Dans le contexte actuel, les gouvernements et groupes industriels, principaux tenants du discours promotionnel entourant les NTIC, ne dissimulent pas leur vision plutôt utilitariste de l’éducation. Ce faisant, on espère assurer une synchronisation entre les milieux de l’éducation et du travail, ce dernier subissant depuis quelques années des mutations importantes en raison de la prolifération des NTIC. On n’a qu’à lire The End of Work de Jeremy Rifkin (1995) pour en saisir tout le sens. Dans une telle conjoncture, on ne s’étonnera donc pas de voir évoluer les milieux de la formation en résonance avec ceux du travail, la compétence technique des apprenants étant perçue comme ouvrant à la double voie d’emplois à haut revenu ainsi qu’à la démocratisation du savoir.
Il est intéressant d’observer qu’une large partie du caractère démocratique que l’on associe aux NTIC repose sur la prémisse selon laquelle plusieurs technologies permettent aujourd’hui une transcendance des contraintes spatio-temporelles qui régissent l’environnement éducatif traditionnel. Ainsi, les nombreuses initiatives de branchement aussi bien des écoles que des foyers s’affichent d’une part, comme clefs de voûte au désenclavement des communautés rurales qui auraient (enfin) un accès tout aussi aisé que les milieux urbains aux variétés et volumes d’informations rendues disponibles par la technologie, et d’autre part, comme pièce maîtresse de l’émergence d’une nouvelle philosophie en éducation centrée sur l’autonomie de l’apprenant, dont les programmes d’éducation à distance en sont l’exemple le plus probant. Conscients du fait que l’éducation à distance est loin de constituer un bloc monolithique, il importe de rappeler que notre réflexion est axée principalement sur la constitution des apprentissages virtuels et du rôle qu’y occupent les nouveaux outils du savoir dont l’informatique, bien évidemment, qui vient en tête de liste.
L’arrivée des nouvelles technologies informatiques suggère donc un changement de paradigme important par rapport au modèle traditionnel de l’éducation où l’apprentissage indépendant et flexible est très peu congruent avec les méthodes prescrites.

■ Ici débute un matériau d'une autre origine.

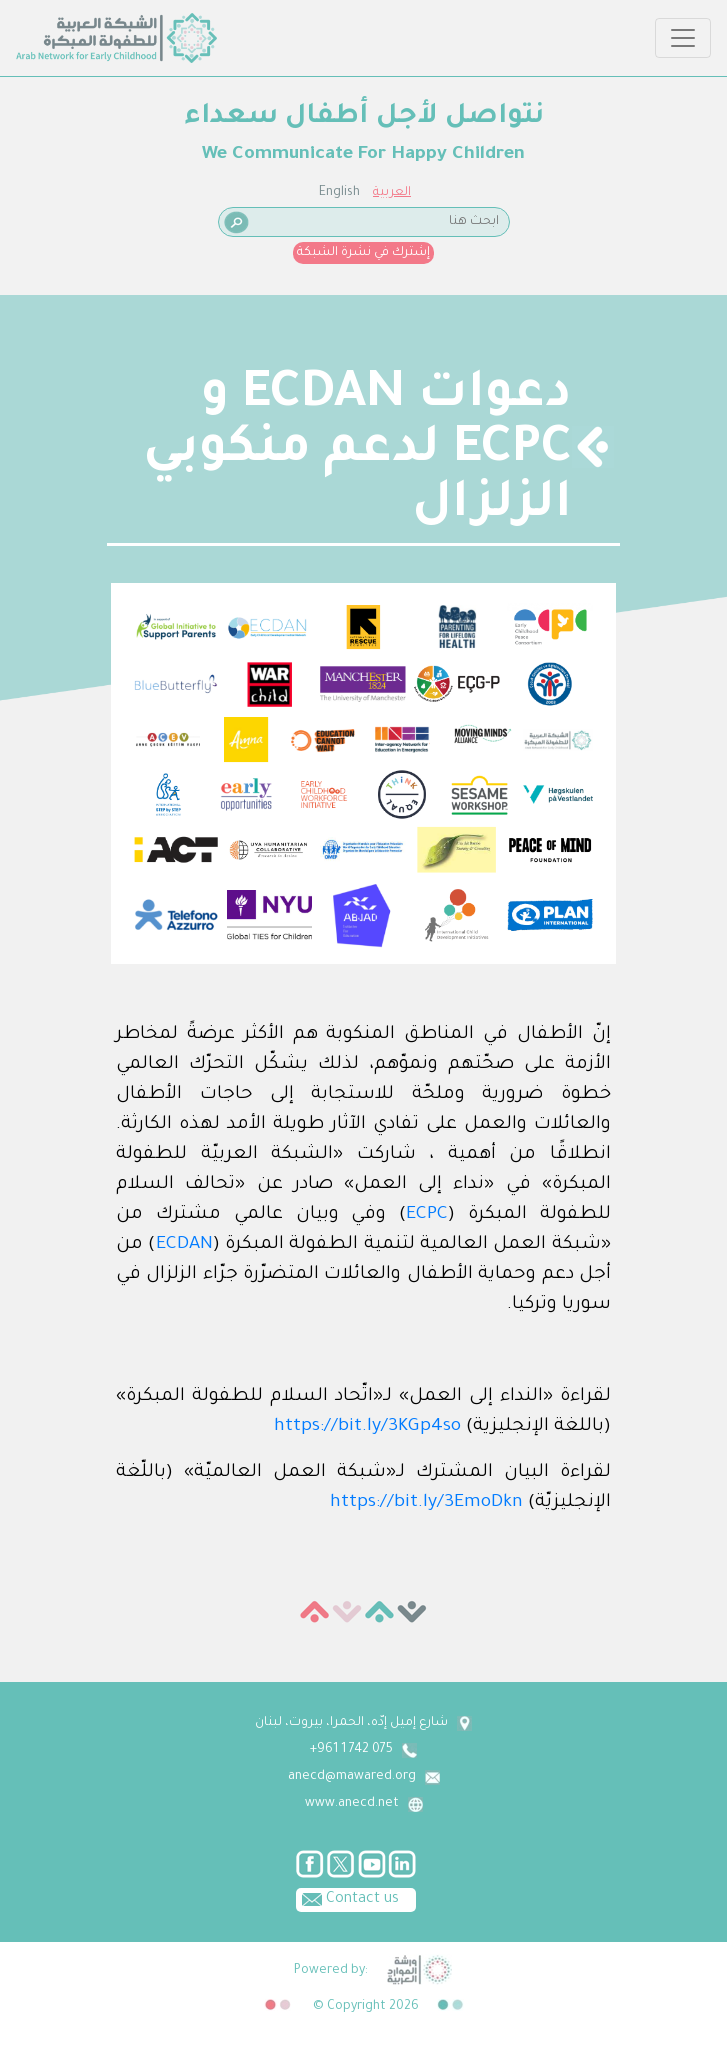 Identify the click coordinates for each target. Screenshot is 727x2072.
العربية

Le modèle d’une école où la rareté de l’information, du moins en termes d’assimilation de connaissances contenues dans les manuels inscrits au programme, la gestion de cette information en niveaux de difficultés et de conceptualisation qui correspondent aux divers cycles du système d’éducation (élémentaire, secondaire, collégial et universitaire) ainsi que sa structuration en des lieux et des temps nettement établis, se pose désormais comme antithétique à celui que permettent les NTIC. Dans le nouvel environnement éducatif, et tout particulièrement dans celui de l’éducation à distance, l’information est illimitée, son accès y est direct et les contraintes de temps et d’espace sont à toutes fins pratiques inexistantes. Il est évident que dans un cadre aussi ouvert, plusieurs manifestent leur inquiétude quant à l’affaiblissement du contrôle que possédaient jadis les institutions d’enseignement.

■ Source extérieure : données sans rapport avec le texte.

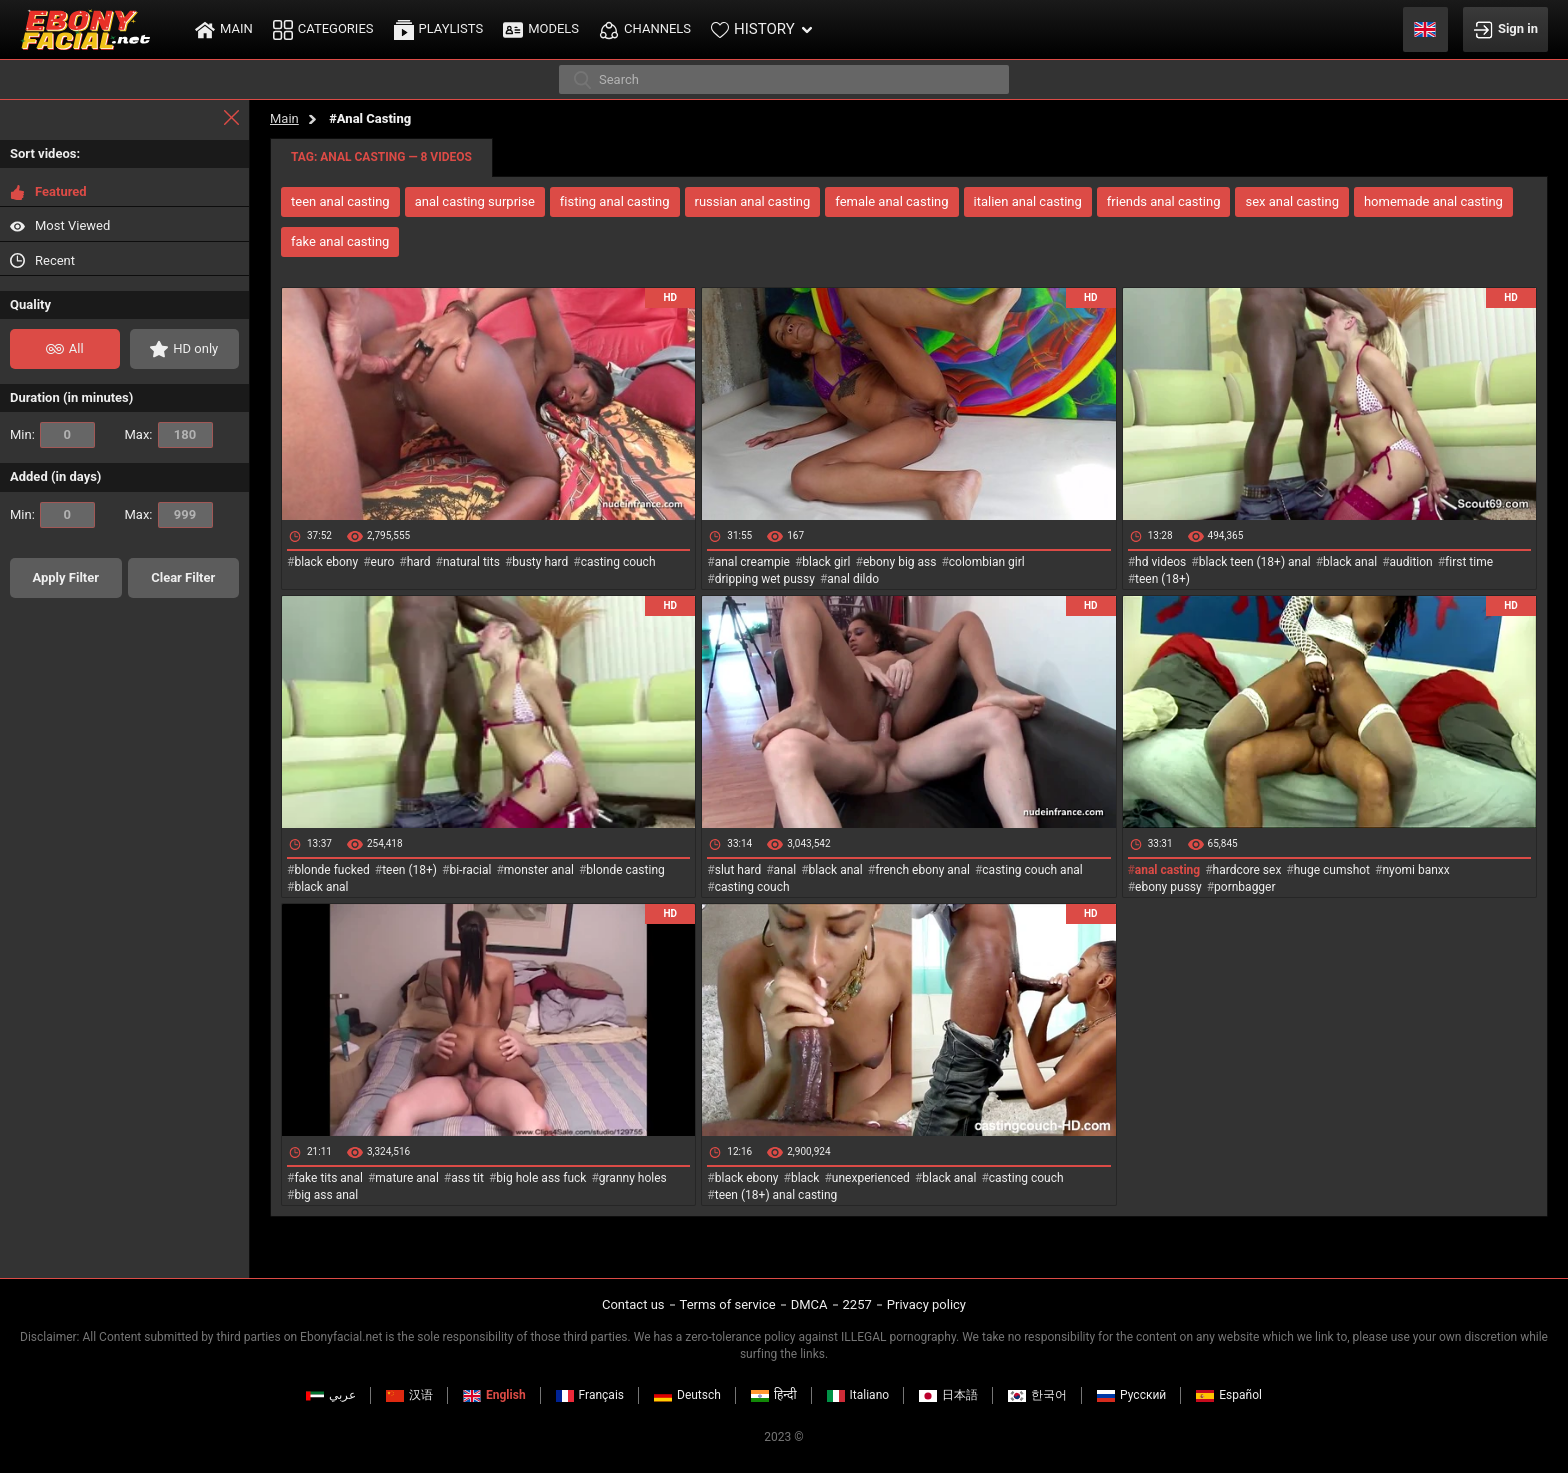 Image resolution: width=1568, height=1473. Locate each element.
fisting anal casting (615, 201)
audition (1411, 562)
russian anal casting (753, 201)
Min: (52, 435)
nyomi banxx (1415, 870)
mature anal (407, 1178)
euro (383, 562)
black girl (826, 562)
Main (284, 118)
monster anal (539, 870)
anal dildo (853, 579)
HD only (184, 349)
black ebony (326, 562)
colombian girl (987, 562)
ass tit (467, 1178)
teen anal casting (340, 201)
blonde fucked (331, 870)
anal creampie (752, 562)
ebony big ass (900, 562)
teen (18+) (1162, 579)
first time (1469, 562)
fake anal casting (340, 241)
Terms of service (728, 1304)
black (805, 1178)
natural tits (471, 562)
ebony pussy (1168, 887)
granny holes (633, 1178)
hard (419, 562)
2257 (857, 1304)
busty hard (540, 562)
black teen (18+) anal (1255, 562)
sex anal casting (1291, 201)
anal (785, 870)
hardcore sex (1247, 870)
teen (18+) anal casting (776, 1195)
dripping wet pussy (765, 579)
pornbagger (1244, 887)
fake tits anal (328, 1178)
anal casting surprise (475, 201)
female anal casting (891, 201)
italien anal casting (1028, 201)
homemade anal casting (1433, 201)
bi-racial (470, 870)
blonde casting (625, 870)
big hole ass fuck (541, 1178)
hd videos (1160, 562)
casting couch (618, 562)
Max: (169, 435)
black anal (1350, 562)
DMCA (809, 1304)
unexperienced (871, 1178)
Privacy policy (926, 1304)
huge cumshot (1332, 870)
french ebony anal (922, 870)
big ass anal (326, 1195)
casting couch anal (1032, 870)
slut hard (738, 870)
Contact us (633, 1304)
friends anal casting (1164, 201) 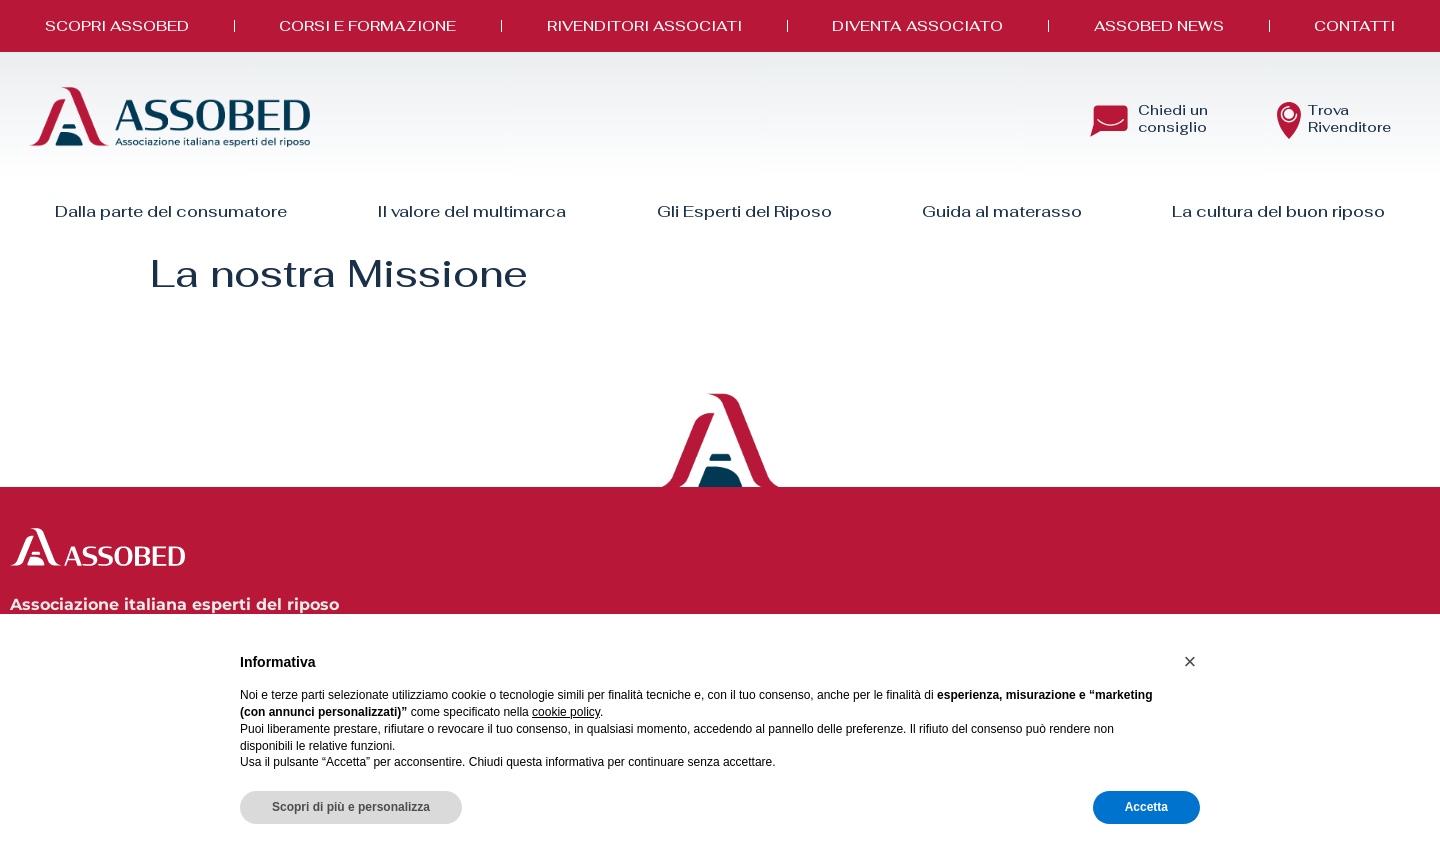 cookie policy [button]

Le contrepoids de l’enthousiasme qui emporte les promoteurs du discours pro-technologique est dirigé par une armée d’universitaires, d’enseignants et d’observateurs de l’activité sociale qui réclament un système éducatif qui soit prioritairement démocratique. Bien que le discours promotionnel ne nie pas l’importance de cet objectif, la différence entre les deux thèses tient au fait que chez les critiques, l’acquisition de compétences culturelles générales a préséance sur une spécialisation de l’individu où le savoir est souvent conçu comme quelque chose d’utilitaire, de fonctionnel et de rentable. En somme, on cherche ici plutôt à susciter la réflexion en refusant d’adopter sans discernement les thèses technicistes selon lesquelles la seule présence de la technologie nous contraint inévitablement à l’utiliser, modifiant du coup le type de personnes que nous sommes et la nature de nos institutions, de manière à mieux l’accommoder (Postman, 1996).

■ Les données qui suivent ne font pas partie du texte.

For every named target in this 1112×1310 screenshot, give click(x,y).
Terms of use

Sans pour autant dénoncer l’intégration des NTIC et renier les gains potentiels qui peuvent en découler, le discours critique met de l’avant la réflexion, le débat et l’analyse autour de la (nouvelle ?) vocation de l’éducation. Devant le triomphalisme des promoteurs des NTIC en éducation, les tenants du discours critique proposent tout d’abord la nécessité de situer l’apprentissage dans un contexte social plus large, où la production de sens, par opposition à la simple assimilation d’informations diverses, serait favorisée grâce à l’interaction entre l’élève et les personnes qui l’entourent dont son groupe pair, professeurs, amis, famille, etc. (Pepi et Scheurman, 1996, p. 231). Selon cet axiome, toute intégration créative et socialement bénéfique de la matière commande que celle-ci soit située dans ses contextes culturel et social immédiats qui, conséquemment, se voient à servir de vecteurs déterminants dans l’interprétation qui est donnée à ce qui est vu et entendu (Kerr, 1996b, p. 226). Les fondements épistémologiques d’un tel discours font en sorte qu’il s’inscrit en faux contre une conception de l’acquisition du savoir en tant que simple processus de transmission, d’internalisation et d’accumulation de l’information. Dans l’optique critique, on considère que la véritable valeur de l’apprentissage émane d’un engagement actif de l’individu dans un processus d’assemblage, d’interprétation et d’activation de la matière, processus qui conduit à la construction du savoir à partir des ressources premières tirées de l’expérience et de l’intégration d’information jugées significatives (Salomon et Perkins, 1996, p. 115).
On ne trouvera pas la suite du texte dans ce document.